Feel free to take whatever you want from a6k. Feel free to ask questions. Maybe I'll refind some motivation :)

One other thing that did come out of this small experience was an even greater respect for anyone that runs an OSS project.
To anyone that reads this... please be nice to the maintainers!!

from bedrockframework.

AndyPook avatar AndyPook commented on May 25, 2024 2

I managed to get Fetch to work!!!
The doc lies!! (at least there's plenty of room for interpretation).

RecordSet is tricky. It contains arrays but some of them has no count prefix. You just keep reading until you've consumed the specified number of bytes.
Some things are varint, some are signed-varint.
This was made super hard due to WireShark also not understanding the Fetch response. Just says "Malformed Packet" 😬

Plenty more to do here: compression; crc checking (this one uses crc32, not crc32c used elsewhere).
This only works with a single broker, against a topic with a single partition (or where you can guarantee all the lead replicas are on that broker).

Next step is using cluster metadata (=> multiple connections) and using JoinGroup properly. Which leads to the same kind of pre-fetching, internal queue malarkey that librdkafka has.

btw: "toppar" (seen all over librdkafka) means topic-partition tuple thing. Used as a key to queues and some internal housekeeping.

Anyway... getting Fetch to work feels like success 😀

from bedrockframework.

davidfowl avatar davidfowl commented on May 25, 2024 1

Wonderful! I'm looking forward to that contribution!

As a followup, would Bedrock.Framework.Experimental be a good place to try novel approaches to common issues in this space?

Yes, make a kafka folder and lets start iterating on it. It doesn't need to be fast from the get go. We'll learn more as we write more parsers. Then you can write those whitepapers yourself 😉

from bedrockframework.

jkotalik avatar jkotalik commented on May 25, 2024 1

@ChadJessup I'd be interesting in giving technical guidance as well.
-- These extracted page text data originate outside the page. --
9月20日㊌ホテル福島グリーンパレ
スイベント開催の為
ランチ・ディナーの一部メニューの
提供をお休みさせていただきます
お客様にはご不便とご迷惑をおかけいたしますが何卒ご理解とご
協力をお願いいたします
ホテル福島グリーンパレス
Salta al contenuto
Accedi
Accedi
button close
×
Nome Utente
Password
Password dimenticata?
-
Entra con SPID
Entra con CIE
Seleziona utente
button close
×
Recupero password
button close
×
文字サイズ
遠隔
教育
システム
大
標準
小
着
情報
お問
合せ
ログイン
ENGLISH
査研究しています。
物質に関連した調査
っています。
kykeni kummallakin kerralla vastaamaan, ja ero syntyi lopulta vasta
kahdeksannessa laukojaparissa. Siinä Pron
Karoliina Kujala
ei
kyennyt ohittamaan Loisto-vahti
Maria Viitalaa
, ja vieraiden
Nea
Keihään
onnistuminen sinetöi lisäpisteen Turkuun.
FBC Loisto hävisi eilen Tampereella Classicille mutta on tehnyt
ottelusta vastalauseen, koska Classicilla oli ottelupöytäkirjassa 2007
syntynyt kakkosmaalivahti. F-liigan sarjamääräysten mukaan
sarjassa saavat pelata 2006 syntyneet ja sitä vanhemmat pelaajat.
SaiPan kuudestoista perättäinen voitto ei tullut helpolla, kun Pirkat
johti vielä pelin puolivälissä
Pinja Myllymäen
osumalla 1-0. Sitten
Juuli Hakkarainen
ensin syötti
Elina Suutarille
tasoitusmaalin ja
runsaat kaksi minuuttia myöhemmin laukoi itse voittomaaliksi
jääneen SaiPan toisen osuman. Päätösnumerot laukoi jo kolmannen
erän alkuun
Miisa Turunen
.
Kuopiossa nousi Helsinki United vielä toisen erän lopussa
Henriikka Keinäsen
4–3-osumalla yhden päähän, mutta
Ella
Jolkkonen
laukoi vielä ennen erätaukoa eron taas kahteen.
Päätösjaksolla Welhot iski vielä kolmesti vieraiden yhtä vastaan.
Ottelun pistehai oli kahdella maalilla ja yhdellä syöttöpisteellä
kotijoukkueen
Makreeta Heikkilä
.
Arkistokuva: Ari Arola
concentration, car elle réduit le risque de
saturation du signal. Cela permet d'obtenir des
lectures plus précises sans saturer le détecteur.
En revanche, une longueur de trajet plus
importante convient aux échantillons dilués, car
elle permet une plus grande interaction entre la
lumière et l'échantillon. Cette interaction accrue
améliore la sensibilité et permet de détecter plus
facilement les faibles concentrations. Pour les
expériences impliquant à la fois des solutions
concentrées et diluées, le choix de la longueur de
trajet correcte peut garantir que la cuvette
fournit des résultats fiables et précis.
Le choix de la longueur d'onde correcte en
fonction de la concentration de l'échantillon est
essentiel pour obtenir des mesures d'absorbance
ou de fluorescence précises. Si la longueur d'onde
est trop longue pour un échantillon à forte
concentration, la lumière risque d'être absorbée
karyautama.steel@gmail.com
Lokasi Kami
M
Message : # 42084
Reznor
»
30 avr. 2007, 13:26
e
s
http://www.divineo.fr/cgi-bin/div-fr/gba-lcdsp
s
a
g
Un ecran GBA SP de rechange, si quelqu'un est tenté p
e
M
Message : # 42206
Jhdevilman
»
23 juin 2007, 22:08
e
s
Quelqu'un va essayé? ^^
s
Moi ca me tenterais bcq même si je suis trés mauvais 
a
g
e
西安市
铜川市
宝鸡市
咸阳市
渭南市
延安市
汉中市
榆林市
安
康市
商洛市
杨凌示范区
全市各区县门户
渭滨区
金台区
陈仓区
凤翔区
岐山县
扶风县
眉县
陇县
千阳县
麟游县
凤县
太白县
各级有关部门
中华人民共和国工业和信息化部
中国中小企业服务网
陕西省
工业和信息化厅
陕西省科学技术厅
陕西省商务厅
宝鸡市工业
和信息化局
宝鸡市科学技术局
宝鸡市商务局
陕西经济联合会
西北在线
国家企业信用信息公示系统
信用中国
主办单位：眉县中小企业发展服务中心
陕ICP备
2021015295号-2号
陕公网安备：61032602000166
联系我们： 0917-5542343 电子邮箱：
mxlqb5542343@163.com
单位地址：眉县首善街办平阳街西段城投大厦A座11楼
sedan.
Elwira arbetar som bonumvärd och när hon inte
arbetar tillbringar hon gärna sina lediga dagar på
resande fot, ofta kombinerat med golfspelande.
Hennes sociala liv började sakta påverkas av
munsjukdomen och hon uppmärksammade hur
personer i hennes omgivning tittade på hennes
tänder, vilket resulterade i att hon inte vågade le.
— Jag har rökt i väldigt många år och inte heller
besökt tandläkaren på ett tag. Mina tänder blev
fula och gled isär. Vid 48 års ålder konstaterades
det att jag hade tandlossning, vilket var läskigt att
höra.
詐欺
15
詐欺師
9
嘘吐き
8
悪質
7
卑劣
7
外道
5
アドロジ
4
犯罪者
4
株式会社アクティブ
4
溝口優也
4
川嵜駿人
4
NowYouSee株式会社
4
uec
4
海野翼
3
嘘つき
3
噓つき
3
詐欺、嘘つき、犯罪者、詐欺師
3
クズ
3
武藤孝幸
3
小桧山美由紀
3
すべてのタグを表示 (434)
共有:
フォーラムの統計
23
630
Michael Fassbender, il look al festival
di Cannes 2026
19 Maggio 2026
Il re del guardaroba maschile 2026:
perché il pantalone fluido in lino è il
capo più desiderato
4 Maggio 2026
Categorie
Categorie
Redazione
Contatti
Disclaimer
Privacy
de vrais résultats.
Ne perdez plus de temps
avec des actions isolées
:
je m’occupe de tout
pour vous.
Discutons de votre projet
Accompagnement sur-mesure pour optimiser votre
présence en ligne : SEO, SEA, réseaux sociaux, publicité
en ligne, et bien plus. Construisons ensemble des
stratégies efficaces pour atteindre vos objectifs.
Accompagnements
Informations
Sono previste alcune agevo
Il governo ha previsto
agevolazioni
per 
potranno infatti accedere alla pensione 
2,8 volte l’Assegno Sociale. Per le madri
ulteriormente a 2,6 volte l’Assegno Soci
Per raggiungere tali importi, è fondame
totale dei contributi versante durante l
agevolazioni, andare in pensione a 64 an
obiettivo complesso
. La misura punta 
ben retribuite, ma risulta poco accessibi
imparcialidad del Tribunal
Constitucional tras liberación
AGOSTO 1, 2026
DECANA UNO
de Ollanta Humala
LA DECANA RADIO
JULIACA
I encourage you to do the same!

from bedrockframework.

jzabroski avatar jzabroski commented on May 25, 2024

How does PluralSight do it in Scala? They open sourced Hydra which is built on top of Kafka. I can't really read Scala code but that might be a place to think of ideas.

from bedrockframework.

ChadJessup avatar ChadJessup commented on May 25, 2024

How does PluralSight do it in Scala? They open sourced Hydra which is built on top of Kafka. I can't really read Scala code but that might be a place to think of ideas.

I'll look into that project. I've been referring to librdkafka when docs and Wireshark fail me. But raw C code has some benefits on this front that I don't believe can be leveraged in C#.

from bedrockframework.

AndyPook avatar AndyPook commented on May 25, 2024

Hi, just started having a go at this.
Got some basic req/res pipelining. A handful of message types. Can produce a message. Yay!

There are only 40ish requests. It's the versioning that is a pain. It appears that librdkafka only really deals with certain API versions. So I've just been tying into those. Although the versions are generally additive, so was thinking some if(v>X) would be sufficient to start. Then the readers can be static.
The biggest pita are all the prefixed blocks. I've been using a memory.shared based IBufferWritter to buffer the block before writing the length/CRC prefix and copying the buffer. It'd be nice if there was a built-in pattern for prefixes.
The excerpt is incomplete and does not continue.